------ Recorded data ------

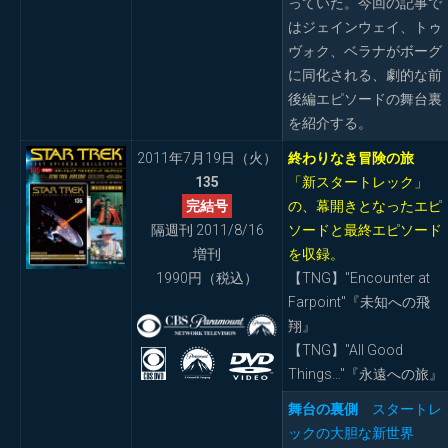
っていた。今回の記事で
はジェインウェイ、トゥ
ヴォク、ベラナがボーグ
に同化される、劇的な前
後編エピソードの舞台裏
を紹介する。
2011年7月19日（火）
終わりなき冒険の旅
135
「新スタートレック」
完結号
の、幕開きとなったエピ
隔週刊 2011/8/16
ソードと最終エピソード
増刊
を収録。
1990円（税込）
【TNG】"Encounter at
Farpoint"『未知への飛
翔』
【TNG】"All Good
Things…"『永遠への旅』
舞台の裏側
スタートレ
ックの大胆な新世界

------
------ Recorded data ------

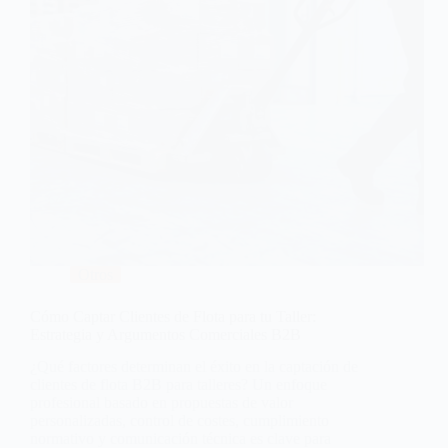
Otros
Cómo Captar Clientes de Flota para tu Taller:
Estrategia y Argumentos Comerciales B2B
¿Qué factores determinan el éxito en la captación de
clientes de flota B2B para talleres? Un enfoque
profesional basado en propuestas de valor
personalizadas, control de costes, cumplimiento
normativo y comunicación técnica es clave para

------
------ Recorded data ------

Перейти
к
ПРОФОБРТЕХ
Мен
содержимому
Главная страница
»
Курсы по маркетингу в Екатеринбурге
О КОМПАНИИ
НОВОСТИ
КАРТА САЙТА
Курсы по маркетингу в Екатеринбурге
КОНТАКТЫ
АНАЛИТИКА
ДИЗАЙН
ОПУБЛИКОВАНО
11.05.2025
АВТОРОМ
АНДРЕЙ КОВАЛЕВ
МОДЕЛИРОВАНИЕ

------

What to work on:
For each line above that includes "para", make a copy.

Answer to the problem:
Cómo Captar Clientes de Flota para tu Taller:
clientes de flota B2B para talleres? Un enfoque
normativo y comunicación técnica es clave para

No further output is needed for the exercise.